Habituellement, on observe en plus des critères énoncés ci-dessus, des symptômes complémentaires liés à l’anorexie mentale. L’importance accordée à la minceur, au poids et à son contrôle, conduit la personne atteinte d’anorexie mentale à dépenser une énergie psychique et physique qui induit, sur le long terme, de nombreuses complications. L’intensité de la sous- alimentation peut donc engendrer des perturbations physiologiques, endocriniennes et métaboliques importantes (fatigue, évanouissements, anémie, faiblesse musculaire, troubles cardiaques, aménorrhée, perte capillaire, sensibilité au froid, etc. ; American Psychiatric Association, 2013), ainsi que des bouleversements psychologiques considérables (difficulté de concentration, humeur triste et irritable, isolement social).

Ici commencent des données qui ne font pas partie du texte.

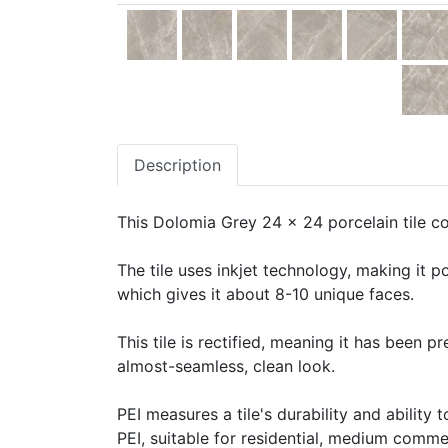
Description
This Dolomia Grey 24 x 24 porcelain tile co
The tile uses inkjet technology, making it po
which gives it about 8-10 unique faces.
This tile is rectified, meaning it has been 
almost-seamless, clean look.
PEI measures a tile's durability and ability t
PEI, suitable for residential, medium commerc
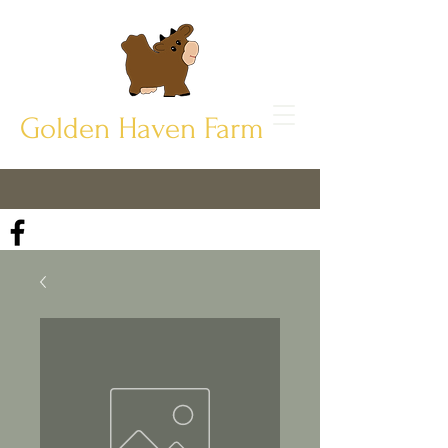
Golden Haven Farm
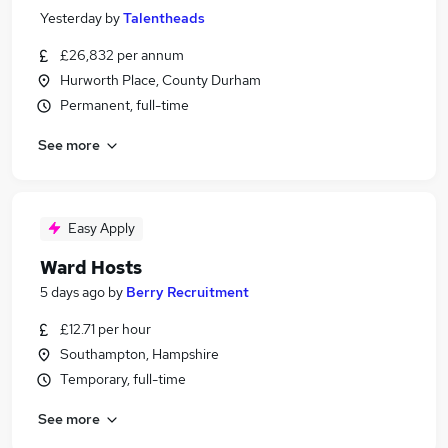
Yesterday
by
Talentheads
£26,832 per annum
Hurworth Place, County Durham
Permanent, full-time
See more
Easy Apply
Ward Hosts
5 days ago
by
Berry Recruitment
£12.71 per hour
Southampton, Hampshire
Temporary, full-time
See more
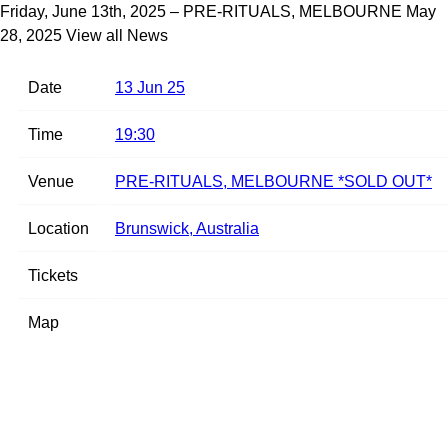
Friday, June 13th, 2025 – PRE-RITUALS, MELBOURNE
May
28, 2025
View all News
Date
13 Jun 25
Time
19:30
Venue
PRE-RITUALS, MELBOURNE *SOLD OUT*
Location
Brunswick, Australia
Tickets
Map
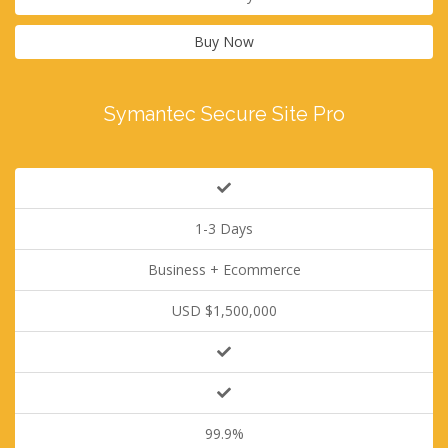
Buy Now
Symantec Secure Site Pro
1-3 Days
Business + Ecommerce
USD $1,500,000
99.9%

Ces types de comportements ont également des répercussions importantes sur les pensées, qui se manifestent notamment par des distorsions cognitives et une altération de l’image de soi, comme nous avons pu le voir. Cette forme de rigidité renforce le « cercle vicieux du contrôle privation-prise de poids ». Surajouté à cela, on observe également un dernier versant de symptômes qui se compose comme suit : « une restriction des choix alimentaires, une pratique excessive d’exercices physiques, des vomissements provoqués et l’utilisation de laxatifs, de coupe-faim et de diurétiques » (World Health Organization, 2018, p. 204). Il faut toutefois vous souligner que les vomissements entraînent sur le long terme de lourdes conséquences, comme des troubles du rythme cardiaque et des problèmes dentaires, de la même manière que l’utilisation de laxatifs peut provoquer une constipation chronique.

Dans certains cas, l’anorexie mentale peut également être associée à des comorbidités telle que la boulimie, que nous détaillerons ci-après.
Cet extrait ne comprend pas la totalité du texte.